SPACE WIRE
US air strike "very effective" but Saddam's fate unclear
WASHINGTON (AFP) Apr 08, 2003
A US air strike that targeted Iraqi leaders in Baghdad was "very, very effective" but it was not clear Tuesday whether President Saddam Hussein and his two sons were in the smoking ruins left by the bombs, a general said.

"What we have for battle damage assessment right now is essentially a hole in the ground, a site of destruction where we wanted it to be, where we believe high value targets were," said Major General Stanley McChrystal, vice director of operations of the Joint Staff.

"We do not have a hard and fast assessment of what individual or individuals were on site," he said at a Pentagon press conference.

US officials said the building in the al Mansour residential area was targeted in response to intelligence that Saddam, his sons Uday and Qusay were meeting inside with senior Iraqi intelligence officials.

"We characterize the strike as being very, very effective," McChrystal said.

"In this case the 45 minutes time between when we received potential intelligence and actually put ordnance on the target is extraordinary," he said.

A B-1 bomber that was in the air over western Iraq was fed the coordinates and struck the building with four 2,000-pound, satellite guided bombs, two of them bunker busters, officials said.

Killing Saddam or his sons would be "militarily significant" because he commands the Special Republican Guard and irregular "death squads" that are the last major opposition to US forces moving into Baghdad, the army general said.

The Republican Guards were still receiving orders but were not following them or were incapable of carrying them out, he said.

Overshadowing the gains made by US forces in the Iraqi capital were mounting reports of civilian casualties, including the killing of three journalists and wounding of three others by US fire.

McChrystal and Pentagon spokeswoman Victoria Clarke offered condolences but defended the actions of a US tank crew that fired a round into a Baghdad hotel known to be full of international journalists.

"When they get into combat in the cities, which, from the beginning, we had specifically said would be dangerous and difficult, you put yourself in their position, they had the inherent right of self-defense," the general said.

"When they are fired at, they have not only the right to respond, they have the obligation to respond to protect the soldiers with them and to accomplish the mission at large," he said.

The US Central Command earlier said the tank fired after coming under fire, but journalists at the hotel said they heard no fire.

A cameraman for the Reuters television and a cameraman for Spain's Telecinco were killed by the blast, and three others from the British news agency were wounded.

In a separate incident, a US missile crashed into the offices of Al-Jazeera in downtown Baghdad, killing Tareq Ayub, a correspondent with the Arabic-language satellite channel, and wounding one of its cameramen.

"We continue to warn people, we continue to warn news organizations about the dangers," said Clarke.

"We've had conversations over the last couple of days, news organizations eager to get their people unilaterally into Baghdad.

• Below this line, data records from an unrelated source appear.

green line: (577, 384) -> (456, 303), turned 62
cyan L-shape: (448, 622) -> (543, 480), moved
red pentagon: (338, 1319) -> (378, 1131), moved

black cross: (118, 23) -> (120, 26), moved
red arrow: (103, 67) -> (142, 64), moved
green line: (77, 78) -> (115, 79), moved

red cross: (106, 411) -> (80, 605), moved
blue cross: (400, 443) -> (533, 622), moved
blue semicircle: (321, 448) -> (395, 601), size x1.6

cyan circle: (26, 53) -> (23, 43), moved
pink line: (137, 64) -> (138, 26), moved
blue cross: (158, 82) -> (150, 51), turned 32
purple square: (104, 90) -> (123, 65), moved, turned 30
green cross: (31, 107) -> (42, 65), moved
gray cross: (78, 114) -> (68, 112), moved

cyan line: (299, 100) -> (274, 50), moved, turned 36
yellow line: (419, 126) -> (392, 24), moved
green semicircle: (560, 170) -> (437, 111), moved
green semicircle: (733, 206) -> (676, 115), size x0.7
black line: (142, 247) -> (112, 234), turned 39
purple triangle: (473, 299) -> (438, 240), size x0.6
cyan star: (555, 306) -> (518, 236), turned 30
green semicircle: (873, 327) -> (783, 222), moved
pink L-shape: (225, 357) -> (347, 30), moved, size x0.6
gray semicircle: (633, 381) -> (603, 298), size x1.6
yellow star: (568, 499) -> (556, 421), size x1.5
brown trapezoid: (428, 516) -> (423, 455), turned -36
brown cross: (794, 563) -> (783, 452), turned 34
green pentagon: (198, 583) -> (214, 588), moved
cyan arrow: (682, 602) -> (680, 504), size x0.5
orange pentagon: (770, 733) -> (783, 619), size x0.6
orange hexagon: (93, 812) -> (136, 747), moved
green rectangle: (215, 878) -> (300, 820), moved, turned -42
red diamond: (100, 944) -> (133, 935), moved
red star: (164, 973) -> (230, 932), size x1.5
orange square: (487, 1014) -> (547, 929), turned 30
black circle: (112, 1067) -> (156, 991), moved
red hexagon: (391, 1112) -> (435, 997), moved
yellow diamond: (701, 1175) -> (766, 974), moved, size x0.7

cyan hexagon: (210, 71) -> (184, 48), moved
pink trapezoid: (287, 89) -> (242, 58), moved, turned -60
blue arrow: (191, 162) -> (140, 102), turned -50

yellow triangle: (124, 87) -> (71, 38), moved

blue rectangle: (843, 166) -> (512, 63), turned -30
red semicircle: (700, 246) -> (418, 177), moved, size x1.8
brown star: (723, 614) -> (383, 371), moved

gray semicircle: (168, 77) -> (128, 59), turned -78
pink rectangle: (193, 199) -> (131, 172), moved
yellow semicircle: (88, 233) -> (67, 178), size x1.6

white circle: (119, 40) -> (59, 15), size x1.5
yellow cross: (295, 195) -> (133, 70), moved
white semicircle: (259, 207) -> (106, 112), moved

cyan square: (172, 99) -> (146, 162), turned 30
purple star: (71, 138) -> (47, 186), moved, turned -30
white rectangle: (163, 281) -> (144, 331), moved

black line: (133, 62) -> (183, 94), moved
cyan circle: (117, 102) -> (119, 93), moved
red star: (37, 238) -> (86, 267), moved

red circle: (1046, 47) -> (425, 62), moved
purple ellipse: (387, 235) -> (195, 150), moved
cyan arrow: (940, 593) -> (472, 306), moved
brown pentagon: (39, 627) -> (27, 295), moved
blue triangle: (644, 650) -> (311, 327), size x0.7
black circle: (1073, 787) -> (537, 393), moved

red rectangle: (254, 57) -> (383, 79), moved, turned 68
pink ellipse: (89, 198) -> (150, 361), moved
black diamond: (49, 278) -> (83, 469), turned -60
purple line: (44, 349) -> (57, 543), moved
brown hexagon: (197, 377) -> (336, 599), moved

We are saying it is not a safe place, you should not be there," she said.

US forces, meanwhile, have encircled the Iraqi capital and were now able to maintain substantial US forces inside day or night, the general said.

"We are sitting in the center of the city with almost an armor brigade right now, which is extraordinary," McChrystal said.

The general said the US strategy was to subdivide the Iraqi capital to separate and weaken opposing Iraqi forces.

"Whenever we can operate through his capital, which is the core of the regime, we subdivide his capability to operate, we minimize or continue to degrade what command and control they have," he said.

"And as we convince the people that the regime is through, then we think that it becomes that much easier," he said.

"I think the end game is the end of the regime, and that's much closer than people thought it was," he said.